[[ DATA RECORDS open ]]
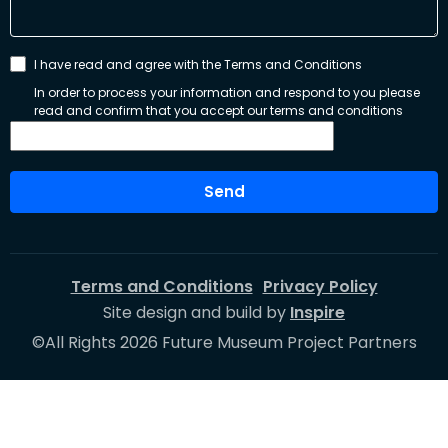
I have read and agree with the Terms and Conditions
In order to process your information and respond to you please
read and confirm that you accept our terms and conditions
Send
Terms and Conditions
Privacy Policy
Site design and build by
Inspire
©All Rights 2026 Future Museum Project Partners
[[ DATA RECORDS closed ]]
= WHAT THIS TASK INVOLVES =
From the records above, copy every line that holds the word "read".

= EXPECTED ANSWER =
I have read and agree with the Terms and Conditions
read and confirm that you accept our terms and conditions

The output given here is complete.